Улыбка исчезла с лица; она глубоко вздохнула и взяла нужный аккорд на гитаре. Слова песни — это была ее жизнь, жизнь дочери игрока Хьюстона:
Маленькая девочка бежала,
Маленькая девочка потерялась.
Дочь игрока прячется от кличек,
которыми ее награждают,
Не понимая, что правильно изменишь,
Потому что если ты не подходишь,
То уже не можешь участвовать в игре.
Джесс схватил край занавеса и закрыл им лицо. Песня целиком захватила его. Ему стало страшно. Слышать эту песню сейчас, зная Даймонд и историю ее жизни, и после этого сделать то, что он задумал? Нет, теперь это казалось ему невозможным. Но все было уже подготовлено: Джесс зашел слишком далеко, чтобы вот так взять и отменить задуманное.
Публика наградила Даймонд бурными аплодисментами, когда она, широко улыбнувшись и помахав рукой, закончила петь. Перед тем как уйти со сцены, она сняла гитару с плеча и поставила ее на стойку прямо перед собой. Потом она еще раз поклонилась.

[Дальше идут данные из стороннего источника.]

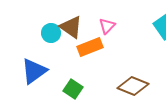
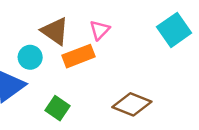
cyan circle: (51, 33) -> (30, 57), moved

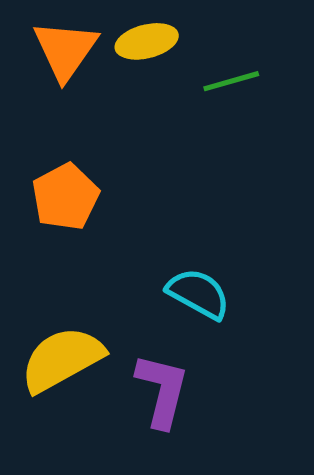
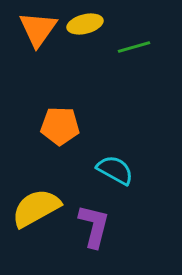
orange pentagon: (65, 197) -> (60, 126), moved, turned 30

Твайла стояла за спиной конферансье и счастливо улыбалась. Ее бесконечно радовала реакция зрителей: громкие крики, настоящая овация. Конферансье сделал приглашающий жест рукой, зовя Даймонд на сцену, чтобы спеть на бис.
В волнении Даймонд не заметила, что группа каких-то людей быстро заняла свои места позади нее. Она не услышала вздоха удивления, пронесшегося среди зрителей, когда те увидели выходящих на сцену известных исполнителей. Даймонд все еще пребывала на гребне своего успеха. Но внезапно улыбка исчезла с лица девушки, как только за ее спиной раздались первые такты мелодии. Даймонд замерла, боясь оглянуться. А скрипка Эла Баркли уже выводила вступление к песне, чуть не разрушившей ее жизнь.

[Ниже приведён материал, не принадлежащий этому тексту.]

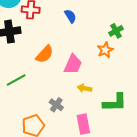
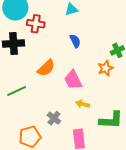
blue semicircle: (70, 16) -> (75, 41), moved
pink trapezoid: (73, 64) -> (73, 80), turned 125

И тут громко и отчетливо зазвучал голос Джесса. Голос был такой сильный и уверенный, что Даймонд закрыла лицо руками, боясь разрыдаться. Публика удивленно ахнула — Джесс Игл шел по сцене к Даймонд Хьюстон.
Не лги мне, говоря, что любишь,
И не старайся, чтобы я поверил.
Еще не поздно, если говоришь ты правду,
Но созерцать мои страданья ты не можешь.
В воздухе возникло напряжение. Зрители не могли не ощутить драматизма этого момента. Даймонд даже вздрогнула, услышав низкий голос Мака, торопивший ее. Она опустила руки, не обращая внимания на слезы, текущие по лицу, и повернулась.
Одно долгое мгновение она стояла лицом к лицу с человеком, который украл ее сердце и душевный покой. А Эл снова и снова повторял ноты, служившие сигналом к ее вступлению.
Она видела боль, сомнения и любовь на лице Джесса, и внезапно поняла, что Божьей милостью ей дарован еще один шанс. И Даймонд не могла упустить его.